What this means in practice:

  • Don't store passwords, API keys, or client PII in piia-engram
  • Any process with read access to ~/.engram/ can read your data
  • restricted_fields reduces what piia-engram emits in cold-start context, but it is not encryption or a true ACL

This is not a warning to avoid piia-engram — it's an honest description of what it is: a local memory layer for personal AI context. For personal use, it works well today.

Security Configuration

Field-level encryption (optional)

Encrypt sensitive profile fields (email, phone, location, etc.) at rest:

pip install piia-engram[secure]
export ENGRAM_SECRET="your-strong-passphrase"

Encrypted fields are stored as enc:v2:... in JSON files; legacy enc:v1:... values still decrypt. Without ENGRAM_SECRET, piia-engram works normally with plaintext (backward compatible).
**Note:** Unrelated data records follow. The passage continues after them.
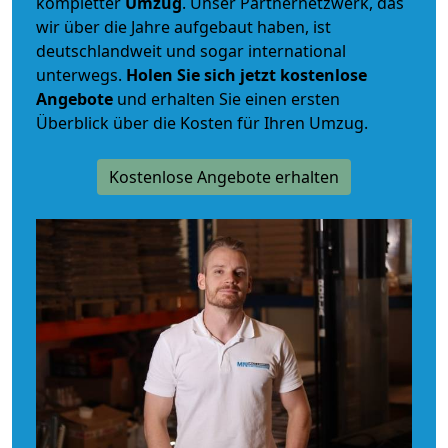
kompletter
Umzug
. Unser Partnernetzwerk, das
wir über die Jahre aufgebaut haben, ist
deutschlandweit und sogar international
unterwegs.
Holen Sie sich jetzt kostenlose
Angebote
und erhalten Sie einen ersten
Überblick über die Kosten für Ihren Umzug.
Kostenlose Angebote erhalten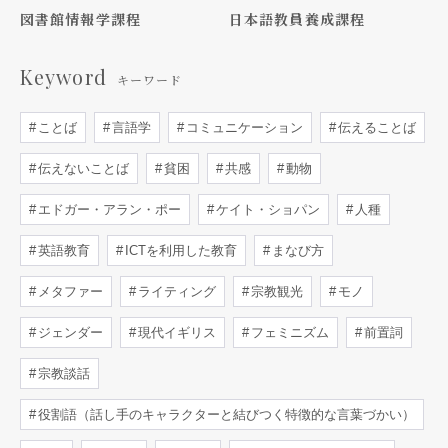
図書館情報学課程
日本語教員養成課程
Keyword
キーワード
ことば
言語学
コミュニケーション
伝えることば
伝えないことば
貧困
共感
動物
エドガー・アラン・ポー
ケイト・ショパン
人種
英語教育
ICTを利用した教育
まなび方
メタファー
ライティング
宗教観光
モノ
ジェンダー
現代イギリス
フェミニズム
前置詞
宗教談話
役割語（話し手のキャラクターと結びつく特徴的な言葉づかい）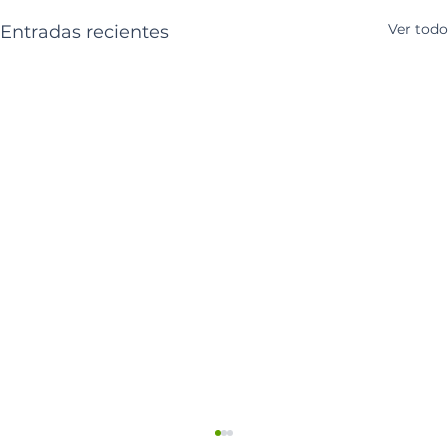
Ver todo
Entradas recientes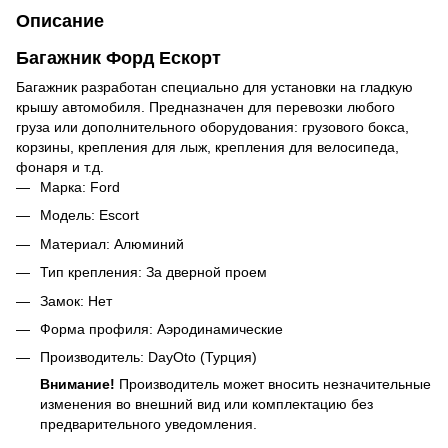
Описание
Багажник Форд Ескорт
Багажник разработан специально для установки на гладкую
крышу автомобиля. Предназначен для перевозки любого
груза или дополнительного оборудования: грузового бокса,
корзины, крепления для лыж, крепления для велосипеда,
фонаря и т.д.
Марка: Ford
Модель: Escort
Материал: Алюминий
Тип крепления: За дверной проем
Замок: Нет
Форма профиля: Аэродинамические
Производитель: DayOto (Турция)
Внимание!
Производитель может вносить незначительные
изменения во внешний вид или комплектацию без
предварительного уведомления.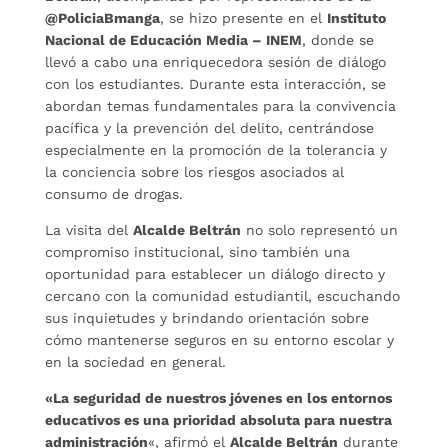
@PoliciaBmanga
, se hizo presente en el
Instituto
Nacional de Educación Media – INEM
, donde se
llevó a cabo una enriquecedora sesión de diálogo
con los estudiantes. Durante esta interacción, se
abordan temas fundamentales para la convivencia
pacífica y la prevención del delito, centrándose
especialmente en la promoción de la tolerancia y
la conciencia sobre los riesgos asociados al
consumo de drogas.
La visita del
Alcalde Beltrán
no solo representó un
compromiso institucional, sino también una
oportunidad para establecer un diálogo directo y
cercano con la comunidad estudiantil, escuchando
sus inquietudes y brindando orientación sobre
cómo mantenerse seguros en su entorno escolar y
en la sociedad en general.
«La seguridad de nuestros jóvenes en los entornos
educativos es una prioridad absoluta para nuestra
administración
«, afirmó el
Alcalde Beltrán
durante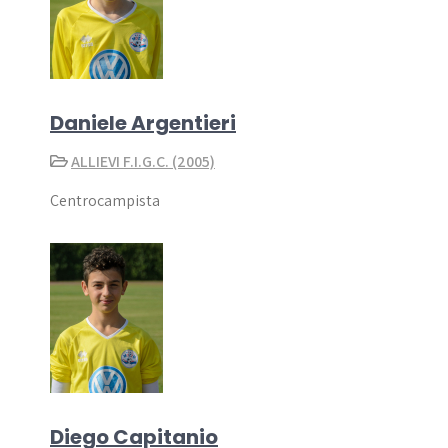
Daniele Argentieri
ALLIEVI F.I.G.C. (2005)
Centrocampista
Diego Capitanio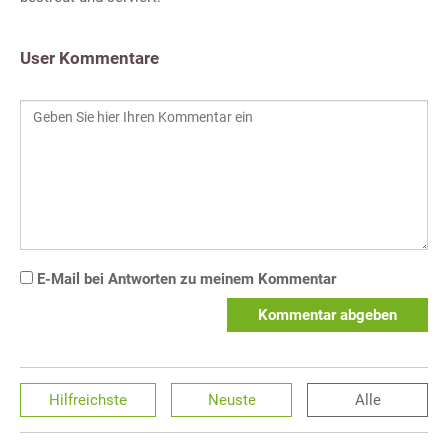
User Kommentare
E-Mail bei Antworten zu meinem Kommentar
Kommentar abgeben
Hilfreichste
Neuste
Alle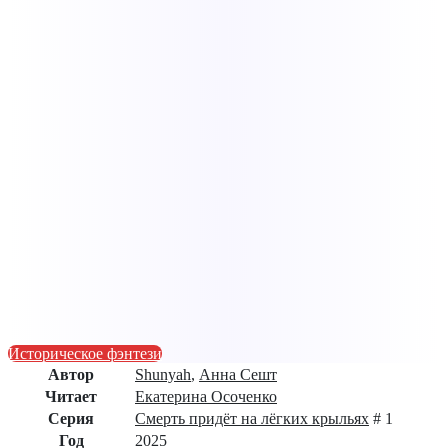
Историческое фэнтези
Автор
Shunyah
,
Анна Сешт
Читает
Екатерина Осоченко
Серия
Смерть придёт на лёгких крыльях
# 1
Год
2025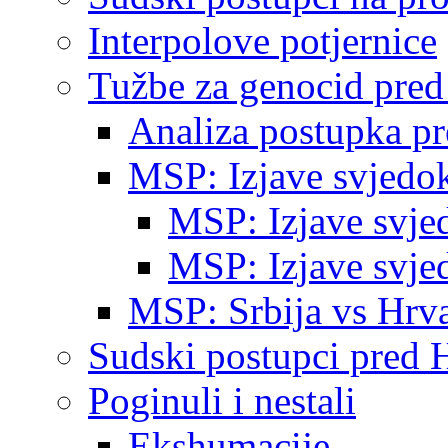
Interpolove potjernice
Tužbe za genocid pre
Analiza postupka p
MSP: Izjave svjedo
MSP: Izjave svje
MSP: Izjave svje
MSP: Srbija vs Hrva
Sudski postupci pred 
Poginuli i nestali
Ekshumacije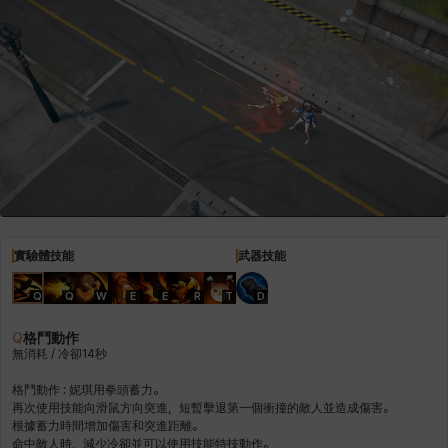
青燕
馬庫斯
馬格努斯
黛比&瑪蓮
鼻荊
實驗體技能
武器技能
Q
Q
W
E
E
R
T
D
Q
格鬥動作
無消耗 / 冷卻14秒
格鬥動作 : 妮琪用拳頭蓄力。
再次使用技能向滑鼠方向突進，短暫擊退第一個衝撞的敵人並造成傷害。
根據蓄力時間增加傷害和突進距離。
Audit logging (on by default)

A local audit log records all read/write operations to ~/.engram/audit.log in JSON-lines format. It is a local file only — never sent anywhere. Query it with the get_audit_log tool or grep.

To opt out:

export ENGRAM_AUDIT=0

Agent governance (advanced, optional)

Enable per-caller trust levels and disclosure receipts:

export ENGRAM_GOVERNANCE=1
export ENGRAM_CLIENT_TYPE=claude_code

Governance is off by default. When enabled, known local coding agents are filtered to public/work knowledge, unknown callers fail closed to public-only, and owner-only exports/imports/grant changes require private-self. See docs/governance.md for the exact trust levels, gates, honest boundaries, and ledger commands.

CLI Commands

engram setup            # Interactive install wizard (confirms before writing client configs)
engram setup --apply-external-config  # Skip the confirm prompt (non-interactive/CI); writes with backups
piia-engram doctor           # Check config health (all AI tools)
piia-engram status           # Redacted install + memory health summary
piia-engram status --html    # Write a local redacted status page
piia-engram preview          # Show what a simulated AI caller would receive (--as ROLE, --level, --html)
piia-engram continuity       # Prove cross-tool handoff readiness (metadata only)
piia-engram management       # Show a metadata-only review/playbook management view
piia-engram doctor --fix     # Auto-repair any issues found
piia-engram sessions         # List saved cross-tool agent sessions
piia-engram sessions show <id>  # Print one saved session
piia-engram review           # List staging knowledge awaiting review
piia-engram review show <id> # Inspect one review item
piia-engram review approve <id> --yes  # Promote a staging item
piia-engram review archive <id> --yes  # Archive a review item
piia-engram management action review approve <id> --yes --json  # Structured metadata-only action receipt
piia-engram management action playbook delete <id> --yes --json # Soft-delete a Playbook without body echo
piia-engram management action playbook_scope accept_project <id> --project . --yes --json # Resolve ambiguous Playbook scope
piia-engram management action playbook_scope accept_shared <id> --project ./app-a --project ./app-b --yes --json # Share one Playbook with selected projects
piia-engram repair-encoding  # Dry-run scan for garbled / mojibake text
piia-engram repair-encoding --apply  # Repair reversible cases with a backup
piia-engram backup-plan      # Metadata-only plan of what to copy before upgrading (local-only)
piia-engram export-agents-md # Export verified, non-sensitive knowledge as an AGENTS.md/CLAUDE.md block
piia-engram stats            # Show project growth metrics (GitHub + PyPI)
piia-engram stats --log      # Append stats snapshot to local log
engram telemetry        # Manage anonymous usage statistics
engram privacy          # Show what data piia-engram stores and where

Contributing

Contributions, issues, and feedback are welcome.

See CONTRIBUTING.md.

License

AGPL-3.0. piia-engram is free software. Your memory belongs to you.